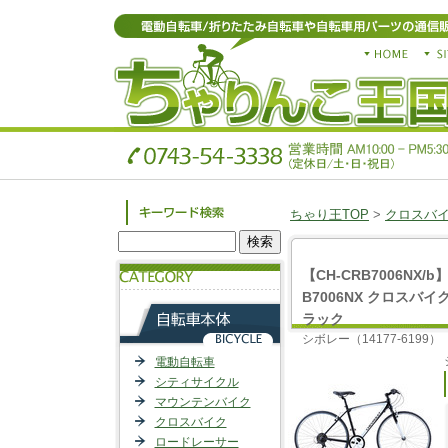
ちゃり王TOP
>
クロスバ
【CH-CRB7006NX/b】
B7006NX クロスバイク 
ラック
シボレー（14177-6199）
電動自転車
シティサイクル
マウンテンバイク
クロスバイク
ロードレーサー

━━━━━━━━━━━━━━━━━━━━

**Exercise**
Make an exact printout of the listing above, omitting the images.

**Exercise output**
ちゃり王TOP
>
クロスバ
【CH-CRB7006NX/b】
B7006NX クロスバイク 
ラック
シボレー（14177-6199）
電動自転車
シティサイクル
マウンテンバイク
クロスバイク
ロードレーサー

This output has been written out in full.